We took a little road trip up to Duluth, Minnesota yesterday to see the “Tall Ships” festival. I was afraid that I was going to be tempted by all of the concession stands. I’m proud to say I did not consume one drink nor any food while we were there. On the way home, John wanted to stop and get some coffee but we could not find any coffee shops in the small town (where’s a Starbucks when you need one) so we ended up stopping at a McDonalds so he could get a Latte. Sitting there staring at the menu - oh so tempting! Ultimately, I ended up getting the Wild Berry Smoothie which only has 210 calories. Not bad for my dinner!

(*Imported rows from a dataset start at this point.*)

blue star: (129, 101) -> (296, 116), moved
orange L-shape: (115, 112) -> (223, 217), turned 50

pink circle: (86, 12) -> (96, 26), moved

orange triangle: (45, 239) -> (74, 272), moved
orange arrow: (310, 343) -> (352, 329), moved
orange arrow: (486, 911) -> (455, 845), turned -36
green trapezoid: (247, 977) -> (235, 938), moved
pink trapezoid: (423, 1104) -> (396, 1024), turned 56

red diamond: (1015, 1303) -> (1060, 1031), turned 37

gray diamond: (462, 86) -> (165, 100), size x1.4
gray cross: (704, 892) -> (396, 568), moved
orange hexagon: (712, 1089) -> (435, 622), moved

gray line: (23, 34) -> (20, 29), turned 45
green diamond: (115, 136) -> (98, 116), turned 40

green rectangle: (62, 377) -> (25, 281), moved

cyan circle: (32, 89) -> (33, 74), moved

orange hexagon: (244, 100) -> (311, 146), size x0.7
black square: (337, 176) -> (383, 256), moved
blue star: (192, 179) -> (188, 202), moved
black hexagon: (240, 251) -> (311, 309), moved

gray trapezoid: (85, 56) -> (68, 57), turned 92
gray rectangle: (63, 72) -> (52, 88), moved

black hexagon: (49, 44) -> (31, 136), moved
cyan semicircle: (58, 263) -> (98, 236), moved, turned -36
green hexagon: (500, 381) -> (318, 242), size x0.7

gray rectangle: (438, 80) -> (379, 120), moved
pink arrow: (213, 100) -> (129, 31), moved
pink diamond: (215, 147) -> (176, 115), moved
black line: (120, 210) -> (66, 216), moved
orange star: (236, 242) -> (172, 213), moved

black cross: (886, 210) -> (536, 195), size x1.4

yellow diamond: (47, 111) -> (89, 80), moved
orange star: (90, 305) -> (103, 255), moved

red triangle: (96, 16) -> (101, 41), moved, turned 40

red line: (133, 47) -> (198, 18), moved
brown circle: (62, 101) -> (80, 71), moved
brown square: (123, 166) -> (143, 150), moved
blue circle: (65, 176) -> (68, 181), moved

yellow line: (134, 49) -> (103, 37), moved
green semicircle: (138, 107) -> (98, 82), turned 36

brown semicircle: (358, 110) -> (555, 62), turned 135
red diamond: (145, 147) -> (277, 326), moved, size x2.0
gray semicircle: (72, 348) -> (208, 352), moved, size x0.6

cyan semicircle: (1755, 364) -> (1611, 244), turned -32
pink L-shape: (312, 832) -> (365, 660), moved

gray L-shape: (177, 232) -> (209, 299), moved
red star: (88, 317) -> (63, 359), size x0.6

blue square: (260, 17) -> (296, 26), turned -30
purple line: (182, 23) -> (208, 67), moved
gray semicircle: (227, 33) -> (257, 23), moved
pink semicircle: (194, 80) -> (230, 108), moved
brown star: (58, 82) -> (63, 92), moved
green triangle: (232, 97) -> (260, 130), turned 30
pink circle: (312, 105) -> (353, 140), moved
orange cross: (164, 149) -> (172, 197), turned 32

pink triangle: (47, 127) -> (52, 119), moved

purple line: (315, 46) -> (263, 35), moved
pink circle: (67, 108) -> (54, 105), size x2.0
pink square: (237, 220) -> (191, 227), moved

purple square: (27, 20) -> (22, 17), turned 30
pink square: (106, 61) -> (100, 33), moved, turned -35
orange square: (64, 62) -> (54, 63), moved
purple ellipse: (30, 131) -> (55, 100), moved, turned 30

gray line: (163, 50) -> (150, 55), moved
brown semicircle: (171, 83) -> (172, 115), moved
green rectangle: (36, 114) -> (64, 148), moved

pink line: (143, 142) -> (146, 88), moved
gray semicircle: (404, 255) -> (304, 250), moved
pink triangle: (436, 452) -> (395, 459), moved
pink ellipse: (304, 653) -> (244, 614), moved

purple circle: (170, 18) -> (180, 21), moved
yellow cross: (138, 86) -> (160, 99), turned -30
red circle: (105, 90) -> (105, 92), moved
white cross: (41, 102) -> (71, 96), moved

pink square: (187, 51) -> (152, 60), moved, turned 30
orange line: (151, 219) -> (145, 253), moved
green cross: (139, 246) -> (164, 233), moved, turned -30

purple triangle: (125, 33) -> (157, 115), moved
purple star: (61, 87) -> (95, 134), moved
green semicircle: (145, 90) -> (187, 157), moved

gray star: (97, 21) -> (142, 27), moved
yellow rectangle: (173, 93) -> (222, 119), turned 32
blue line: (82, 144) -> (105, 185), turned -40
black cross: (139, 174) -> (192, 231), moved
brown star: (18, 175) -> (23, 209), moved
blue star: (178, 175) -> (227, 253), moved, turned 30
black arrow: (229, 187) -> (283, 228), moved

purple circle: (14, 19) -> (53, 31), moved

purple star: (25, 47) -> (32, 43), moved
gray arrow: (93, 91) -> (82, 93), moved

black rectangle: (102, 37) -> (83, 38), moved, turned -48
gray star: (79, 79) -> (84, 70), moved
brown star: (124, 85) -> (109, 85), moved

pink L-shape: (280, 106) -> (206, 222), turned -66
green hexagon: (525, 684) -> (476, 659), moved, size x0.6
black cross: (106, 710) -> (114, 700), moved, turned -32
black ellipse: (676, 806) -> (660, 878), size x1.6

So I’m starting August at 265 Lbs. 15 Lbs less than I started July with. I’m happy with that. I’d like to get down to 250 Lbs by the end of August.
Plans for August:
- -Step up my exercise by combining my cardio with some weight training.
- -Drink at least 140 ounces of water per day
- -Gradually increase the amount of greens in my smoothies and decrease the amount of fruit.
Today is just a *blah* day. I’ve been keeping myself busy looking for a job and playing games in the gaming forum. I’m really lacking the motivation to do much of anything. It could be the oppressive heat we have today. And my BF is trying to cut back on the electrical bill so the air conditioner is off. I can’t really see myself jumping on my exercise bike unless I’m surrounded by fans on all sides. I know the guilt will eventually get to me and I’ll hop on. I just wish there was an easy way to psyche myself up. I wish I was one of those people that actually loves to exercise….
After months and months of letting myself go, I found myself sitting at 280 Lbs. I was finally starting to get a grip on my weight after going from 310 Lbs down to 206 Lbs while doing intermittent juice/water fasts. And then I entered a new relationship. His family likes to gather for BBQ’s and pizza - ALOT! And even though I would be careful with what I was consuming, the weight started to creep back on. I was also working about 65-70 hours a week at my sedentary desk job; also not good. So after searching the web for alternatives to the juice fast, I stumbled upon green smoothies. I have been drinking the smoothies daily and would like to go “exclusively smoothie”. I will be consuming mainly smoothies (mostly green smoothies) and Vega Complete Whole Food Optimizer (chocolate flavored - blended with banana). I will not weigh myself everyday because I don’t want to become too consumed and fixated on the numbers alone. But I will weigh myself at least once a week.
So here I am at 266 Lbs (14 Lbs released since going mostly raw)
I welcome you to join me on my journey!